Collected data
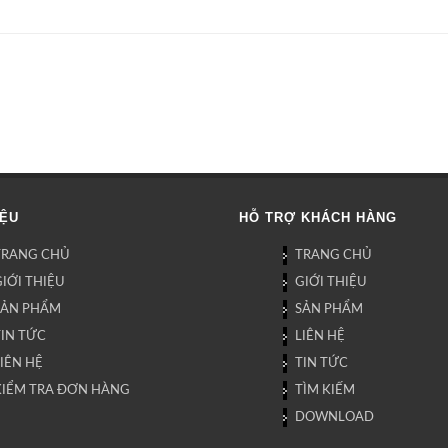
IỆU
HỖ TRỢ KHÁCH HÀNG
TRANG CHỦ
TRANG CHỦ
IỚI THIỆU
GIỚI THIỆU
SẢN PHẨM
SẢN PHẨM
TIN TỨC
LIÊN HỆ
IÊN HỆ
TIN TỨC
KIỂM TRA ĐƠN HÀNG
TÌM KIẾM
DOWNLOAD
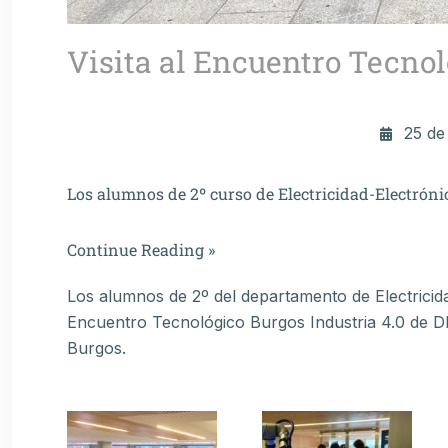
Visita al Encuentro Tecnol
25 de
Los alumnos de 2º curso de Electricidad-Electrónic
Continue Reading »
Los alumnos de 2º del departamento de Electricid
Encuentro Tecnológico Burgos Industria 4.0 de D
Burgos.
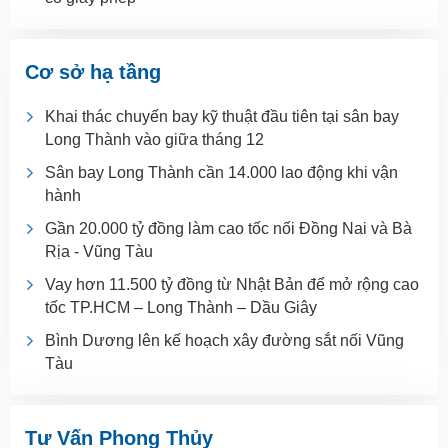
Cơ sở hạ tầng
Khai thác chuyến bay kỹ thuật đầu tiên tại sân bay
Long Thành vào giữa tháng 12
Sân bay Long Thành cần 14.000 lao động khi vận
hành
Gần 20.000 tỷ đồng làm cao tốc nối Đồng Nai và Bà
Rịa - Vũng Tàu
Vay hơn 11.500 tỷ đồng từ Nhật Bản để mở rộng cao
tốc TP.HCM – Long Thành – Dầu Giây
Bình Dương lên kế hoạch xây đường sắt nối Vũng
Tàu
Tư Vấn Phong Thủy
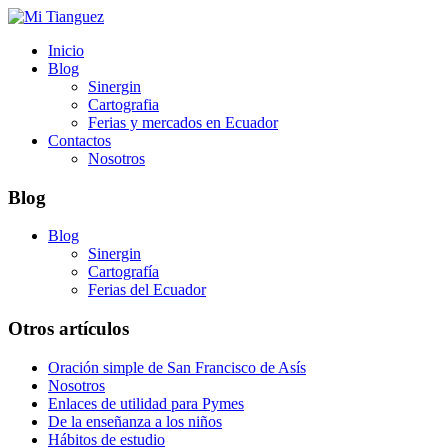
Inicio
Blog
Sinergin
Cartografia
Ferias y mercados en Ecuador
Contactos
Nosotros
Blog
Blog
Sinergin
Cartografía
Ferias del Ecuador
Otros artículos
Oración simple de San Francisco de Asís
Nosotros
Enlaces de utilidad para Pymes
De la enseñanza a los niños
Hábitos de estudio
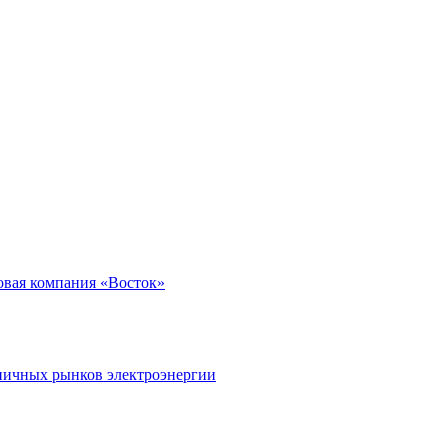
вая компания «Восток»
ничных рынков электроэнергии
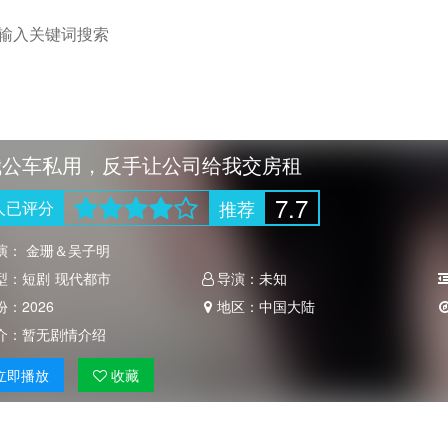
我公车私用，反手让公司给我交房租
7.7
推荐
人
已评分
演：
金珊＆吴子明
型：
短剧
现代都市
导演：
未知
份：
2026
地区：
中国大陆
介：
暂无剧情介绍
立即
播放
收藏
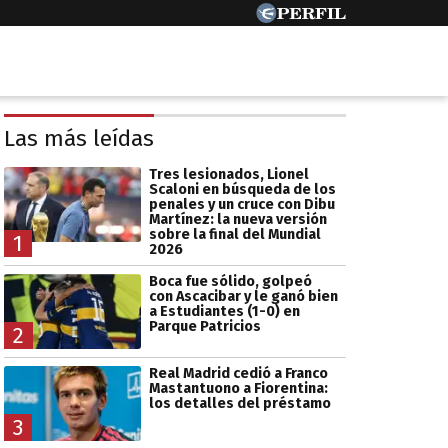
Las más leídas
Tres lesionados, Lionel
Scaloni en búsqueda de los
penales y un cruce con Dibu
Martínez: la nueva versión
sobre la final del Mundial
1
2026
Boca fue sólido, golpeó
con Ascacibar y le ganó bien
a Estudiantes (1-0) en
Parque Patricios
2
Real Madrid cedió a Franco
Mastantuono a Fiorentina:
los detalles del préstamo
3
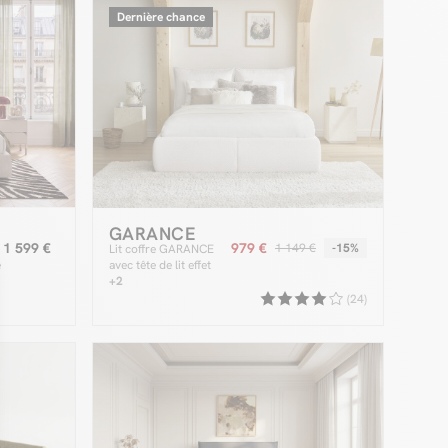
Dernière chance
GARANCE
1 599 €
979 €
1 149 €
-15%
Lit coffre GARANCE
e
avec tête de lit effet
oreiller tissu bouclette
+2
(24)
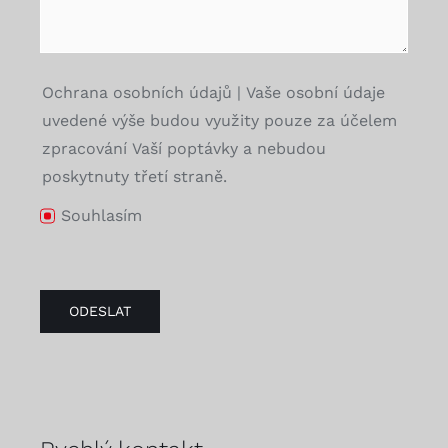
Ochrana osobních údajů | Vaše osobní údaje
uvedené výše budou využity pouze za účelem
zpracování Vaší poptávky a nebudou
poskytnuty třetí straně.
Souhlasím
ODESLAT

• GOAL OF THE EXERCISE: The data should be printed again unchanged; leave its pictures out.

• SOLUTION TO THIS TASK:
IỆU
HỖ TRỢ KHÁCH HÀNG
TRANG CHỦ
TRANG CHỦ
IỚI THIỆU
GIỚI THIỆU
SẢN PHẨM
SẢN PHẨM
TIN TỨC
LIÊN HỆ
IÊN HỆ
TIN TỨC
KIỂM TRA ĐƠN HÀNG
TÌM KIẾM
DOWNLOAD
Visita al Encuentro Tecnol
25 de
Los alumnos de 2º curso de Electricidad-Electrónic
Continue Reading »
Los alumnos de 2º del departamento de Electricid
Encuentro Tecnológico Burgos Industria 4.0 de D
Burgos.
Cơ sở hạ tầng
Khai thác chuyến bay kỹ thuật đầu tiên tại sân bay
Long Thành vào giữa tháng 12
Sân bay Long Thành cần 14.000 lao động khi vận
hành
Gần 20.000 tỷ đồng làm cao tốc nối Đồng Nai và Bà
Rịa - Vũng Tàu
Vay hơn 11.500 tỷ đồng từ Nhật Bản để mở rộng cao
tốc TP.HCM – Long Thành – Dầu Giây
Bình Dương lên kế hoạch xây đường sắt nối Vũng
Tàu
Tư Vấn Phong Thủy
Inicio
Blog
Sinergin
Cartografia
Ferias y mercados en Ecuador
Contactos
Nosotros
Blog
Blog
Sinergin
Cartografía
Ferias del Ecuador
Otros artículos
Oración simple de San Francisco de Asís
Nosotros
Enlaces de utilidad para Pymes
De la enseñanza a los niños
Hábitos de estudio
вая компания «Восток»
ничных рынков электроэнергии
我公车私用，反手让公司给我交房租
7.7
推荐
人
已评分
演：
金珊＆吴子明
型：
短剧
现代都市
导演：
未知
份：
2026
地区：
中国大陆
介：
暂无剧情介绍
立即
播放
收藏
Las más leídas
Tres lesionados, Lionel
Scaloni en búsqueda de los
penales y un cruce con Dibu
Martínez: la nueva versión
sobre la final del Mundial
1
2026
Boca fue sólido, golpeó
con Ascacibar y le ganó bien
a Estudiantes (1-0) en
Parque Patricios
2
Real Madrid cedió a Franco
Mastantuono a Fiorentina:
los detalles del préstamo
3
Dernière chance
GARANCE
1 599 €
979 €
1 149 €
-15%
Lit coffre GARANCE
e
avec tête de lit effet
oreiller tissu bouclette
+2
(24)
Ochrana osobních údajů | Vaše osobní údaje
uvedené výše budou využity pouze za účelem
zpracování Vaší poptávky a nebudou
poskytnuty třetí straně.
Souhlasím
ODESLAT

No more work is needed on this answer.